There’s a good piece in Gamasutra by Dan Cook talking about older game designers and the “rebellion” against them that seems to be going on among younger and/or indie designers. I’d recommend you read it.
That said, I was a bit disappointed by the comments. I feel like some people have missed the point. (Or maybe I have?)
It doesn’t seem like Daniel’s trying to argue that the schools are terrible, though he’s certainly making a backhanded case for certification. It seems to be more that there’s a tendency to treat older designers like Cook and Koster as a sort of Authority handing down Law About Games.
Koster’s “Not-A-Game” tendencies aside, that isn’t really how they see things. They’re a generation of tinkerers and wonderers, trying to feel things out, who made some mistakes, had some triumphs, and developed some ideas. They don’t believe that they have all the answers, nor that they’re Authorities to be obeyed or rebelled against…they just have insights and beliefs that come from a long history of design.
(And, as Cook said, the biggest failing of absolutely everybody involved in gaming is that they’re completely blind to history.)
Where I part ways with Cook is on the question of academics. He came across as dismissive. Yes, academic analysis can be dry and jargon-ish. It’s still valuable. Academics worth the name specialize in turning experience, data, and cases into theory. Sure, they may not be game designers, but that isn’t their job, any more than it’s the job of a military historian to strap on a broadsword and go carve up some knights.
I know I keep on banging on about the guy, but that’s one of the reasons I find Grant Tavinor’s work interesting. Yes, he’s an academic. Very much so. But because he’s an academic, his work does a good and careful job developing theories that seem to elude off-the-cuff designers. The reason why his definition of video games is so good…
X is a videogame if it is an artefact in a digital visual medium, is intended primarily as an object of entertainment, and is intended to provide such entertainment through the employment of one or both of the following modes of engagement: rule-bound gameplay or interactive fiction.
…is because he employed the theory of disjunctive definitions (where two things can be sufficient yet neither are necessary) in order to solve the knotty problem of whether games need to be systems-focused.
This definition doesn’t come from vacuum. It’s the culmination of a long and fairly dry essay about the nature of video games. It’s an end-point of a lot of careful, slow thought, instead of some sort of blinding insight. That’s why it works so well. Sometimes you have to take it slow and work it out.

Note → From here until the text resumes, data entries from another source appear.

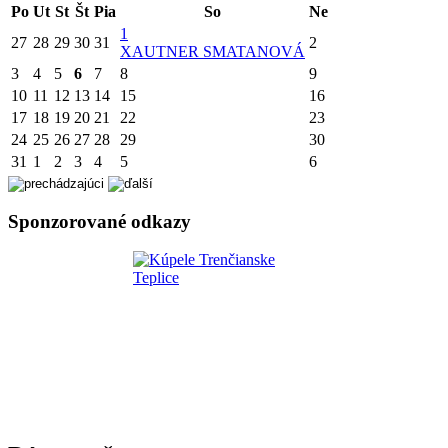
Po
Ut
St
Št
Pia
So
Ne
1
27
28
29
30
31
2
X
AUTNER SMATANOVÁ
3
4
5
6
7
8
9
10
11
12
13
14
15
16
17
18
19
20
21
22
23
24
25
26
27
28
29
30
31
1
2
3
4
5
6
Sponzorované odkazy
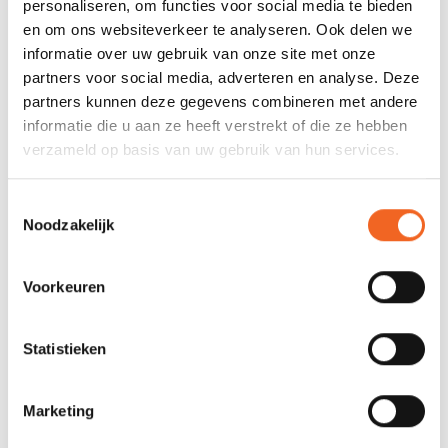
personaliseren, om functies voor social media te bieden
Achterbank
en om ons websiteverkeer te analyseren. Ook delen we
Lengte: 68 - 61 cm
informatie over uw gebruik van onze site met onze
Zitting: 39.5 x 25 cm
partners voor social media, adverteren en analyse. Deze
partners kunnen deze gegevens combineren met andere
Middenbank 90
informatie die u aan ze heeft verstrekt of die ze hebben
Lengte: 90 cm
verzameld op basis van uw gebruik van hun services.
Zitting: 62 x 25 cm
Toestemmingsselectie
Middenbank 91.5
Noodzakelijk
Lengte: 91.5 cm
Zitting: 62 x 27 cm
Voorkeuren
Middenbank 101.5
Lengte: 101,5 cm
Statistieken
Zitting: 66,5 x 25 cm
Marketing
REVIEWS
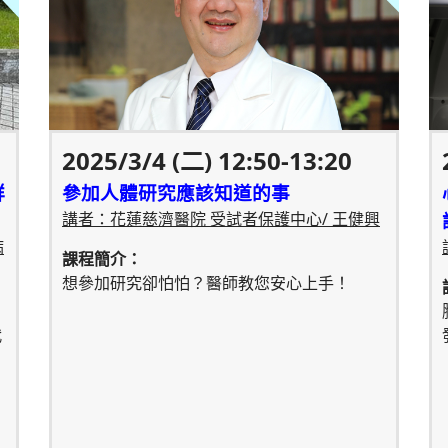
2025/3/4 (二) 12:50-13:20
群
參加人體研究應該知道的事
講者：花蓮慈濟醫院 受試者保護中心/ 王健興
病
課程簡介：
想參加研究卻怕怕？醫師教您安心上手！
代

Yes, it has jargon. Yes, it’s kinda tough going. Yes, the linked essay and Tavinor’s excellent book Art of Videogames can reveal the sort of reservations and cautions that you see in all good academic analysis. And, yes, reading Tadhg Kelly bang on in bite-sized bloggy chunks about characters-as-dolls and about how the Zinesters don’t get how tabletop proves that players only really care about systems is a lot easier.
But it’s worth it.
Academics have their place. And, if the job’s done right, they don’t pretend to have all the answers. There’s room for rebels and discontent; in fact, the best academic writers and thinkers practically BEG for rebellion and discontent. They practically feed off it. Something to think about.